Data for review:
=-=-=

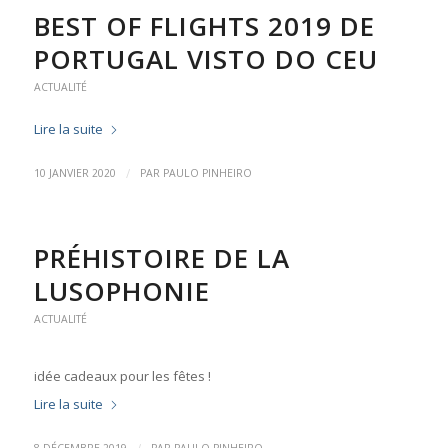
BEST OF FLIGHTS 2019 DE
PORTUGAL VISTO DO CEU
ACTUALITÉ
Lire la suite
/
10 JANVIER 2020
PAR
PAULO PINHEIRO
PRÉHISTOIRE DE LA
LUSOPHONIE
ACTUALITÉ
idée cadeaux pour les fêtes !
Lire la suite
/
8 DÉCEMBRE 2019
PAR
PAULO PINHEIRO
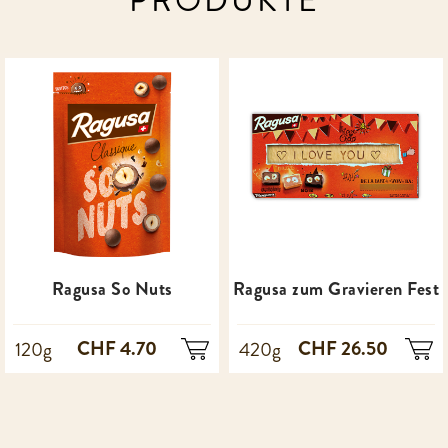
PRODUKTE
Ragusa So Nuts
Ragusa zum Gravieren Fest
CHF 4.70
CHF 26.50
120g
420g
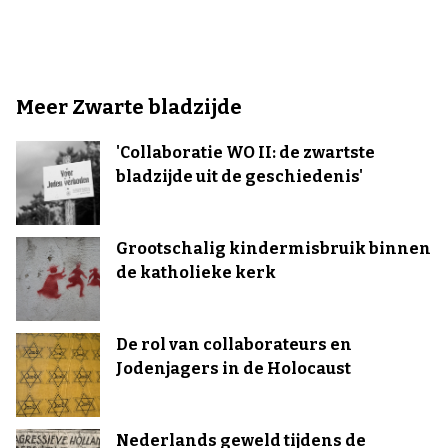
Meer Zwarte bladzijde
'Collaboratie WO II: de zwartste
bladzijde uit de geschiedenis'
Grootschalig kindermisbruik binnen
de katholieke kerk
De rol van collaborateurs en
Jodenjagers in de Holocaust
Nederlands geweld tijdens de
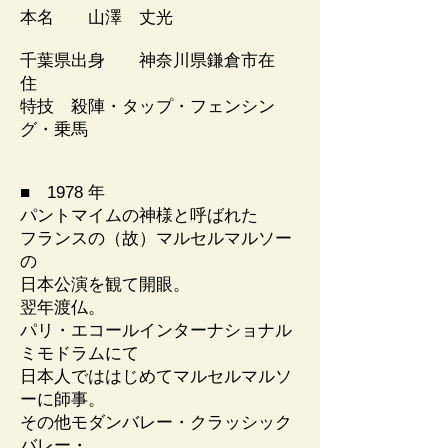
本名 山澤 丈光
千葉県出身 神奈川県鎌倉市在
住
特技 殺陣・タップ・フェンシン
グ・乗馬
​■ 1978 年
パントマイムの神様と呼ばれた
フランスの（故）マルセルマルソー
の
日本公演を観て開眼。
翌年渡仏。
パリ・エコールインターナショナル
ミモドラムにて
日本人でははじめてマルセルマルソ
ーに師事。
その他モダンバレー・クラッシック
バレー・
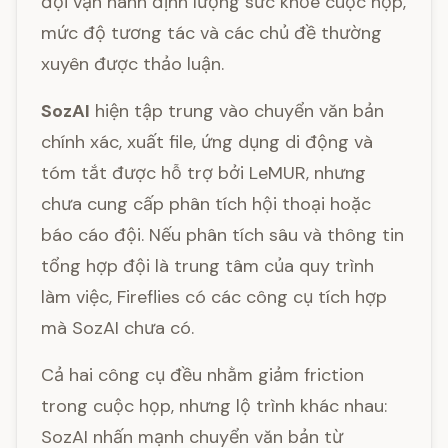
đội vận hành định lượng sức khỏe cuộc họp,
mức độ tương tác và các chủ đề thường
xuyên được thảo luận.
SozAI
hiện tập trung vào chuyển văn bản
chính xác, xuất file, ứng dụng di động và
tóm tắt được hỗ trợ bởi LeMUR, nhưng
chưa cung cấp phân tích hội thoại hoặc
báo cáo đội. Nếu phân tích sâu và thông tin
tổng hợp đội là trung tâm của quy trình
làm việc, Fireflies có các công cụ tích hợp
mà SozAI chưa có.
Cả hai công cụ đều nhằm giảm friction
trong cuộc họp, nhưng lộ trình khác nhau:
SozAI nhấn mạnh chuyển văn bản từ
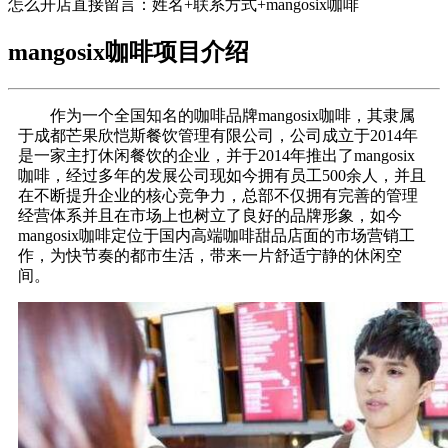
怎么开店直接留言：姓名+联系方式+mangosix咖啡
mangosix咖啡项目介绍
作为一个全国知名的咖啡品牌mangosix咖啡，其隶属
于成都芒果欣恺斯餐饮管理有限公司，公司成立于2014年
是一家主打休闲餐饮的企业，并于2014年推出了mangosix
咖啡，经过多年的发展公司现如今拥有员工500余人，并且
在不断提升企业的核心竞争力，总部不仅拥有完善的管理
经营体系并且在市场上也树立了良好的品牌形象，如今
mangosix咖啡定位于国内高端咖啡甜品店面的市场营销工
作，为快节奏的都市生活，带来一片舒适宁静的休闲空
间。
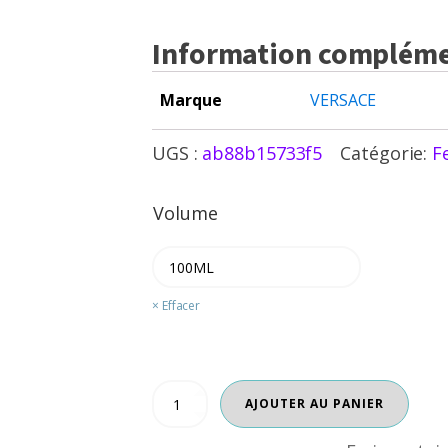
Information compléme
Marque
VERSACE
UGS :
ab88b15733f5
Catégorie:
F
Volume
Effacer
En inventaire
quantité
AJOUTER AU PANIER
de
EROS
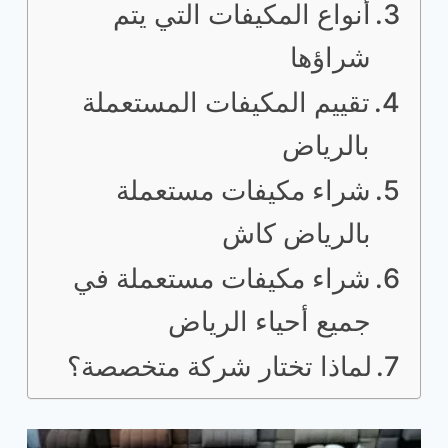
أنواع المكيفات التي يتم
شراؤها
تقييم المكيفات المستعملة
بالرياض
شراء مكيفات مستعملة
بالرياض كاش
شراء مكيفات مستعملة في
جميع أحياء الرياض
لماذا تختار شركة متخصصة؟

=-=-=

Task to complete: Leave the pictures out, then print every entry exactly as it reads.

Output for this exercise:
BEST OF FLIGHTS 2019 DE
PORTUGAL VISTO DO CEU
ACTUALITÉ
Lire la suite
/
10 JANVIER 2020
PAR
PAULO PINHEIRO
PRÉHISTOIRE DE LA
LUSOPHONIE
ACTUALITÉ
idée cadeaux pour les fêtes !
Lire la suite
/
8 DÉCEMBRE 2019
PAR
PAULO PINHEIRO
PRODUKTE
Ragusa So Nuts
Ragusa zum Gravieren Fest
CHF 4.70
CHF 26.50
120g
420g
Meer Zwarte bladzijde
'Collaboratie WO II: de zwartste
bladzijde uit de geschiedenis'
Grootschalig kindermisbruik binnen
de katholieke kerk
De rol van collaborateurs en
Jodenjagers in de Holocaust
Nederlands geweld tijdens de
本名 山澤 丈光
千葉県出身 神奈川県鎌倉市在
住
特技 殺陣・タップ・フェンシン
グ・乗馬
​■ 1978 年
パントマイムの神様と呼ばれた
フランスの（故）マルセルマルソー
の
日本公演を観て開眼。
翌年渡仏。
パリ・エコールインターナショナル
ミモドラムにて
日本人でははじめてマルセルマルソ
ーに師事。
その他モダンバレー・クラッシック
バレー・
đội vận hành định lượng sức khỏe cuộc họp,
mức độ tương tác và các chủ đề thường
xuyên được thảo luận.
SozAI
hiện tập trung vào chuyển văn bản
chính xác, xuất file, ứng dụng di động và
tóm tắt được hỗ trợ bởi LeMUR, nhưng
chưa cung cấp phân tích hội thoại hoặc
báo cáo đội. Nếu phân tích sâu và thông tin
tổng hợp đội là trung tâm của quy trình
làm việc, Fireflies có các công cụ tích hợp
mà SozAI chưa có.
Cả hai công cụ đều nhằm giảm friction
trong cuộc họp, nhưng lộ trình khác nhau:
SozAI nhấn mạnh chuyển văn bản từ
怎么开店直接留言：姓名+联系方式+mangosix咖啡
mangosix咖啡项目介绍
作为一个全国知名的咖啡品牌mangosix咖啡，其隶属
于成都芒果欣恺斯餐饮管理有限公司，公司成立于2014年
是一家主打休闲餐饮的企业，并于2014年推出了mangosix
咖啡，经过多年的发展公司现如今拥有员工500余人，并且
在不断提升企业的核心竞争力，总部不仅拥有完善的管理
经营体系并且在市场上也树立了良好的品牌形象，如今
mangosix咖啡定位于国内高端咖啡甜品店面的市场营销工
作，为快节奏的都市生活，带来一片舒适宁静的休闲空
间。
Information compléme
Marque
VERSACE
UGS :
ab88b15733f5
Catégorie:
F
Volume
Effacer
En inventaire
quantité
AJOUTER AU PANIER
de
EROS
أنواع المكيفات التي يتم
شراؤها
تقييم المكيفات المستعملة
بالرياض
شراء مكيفات مستعملة
بالرياض كاش
شراء مكيفات مستعملة في
جميع أحياء الرياض
لماذا تختار شركة متخصصة؟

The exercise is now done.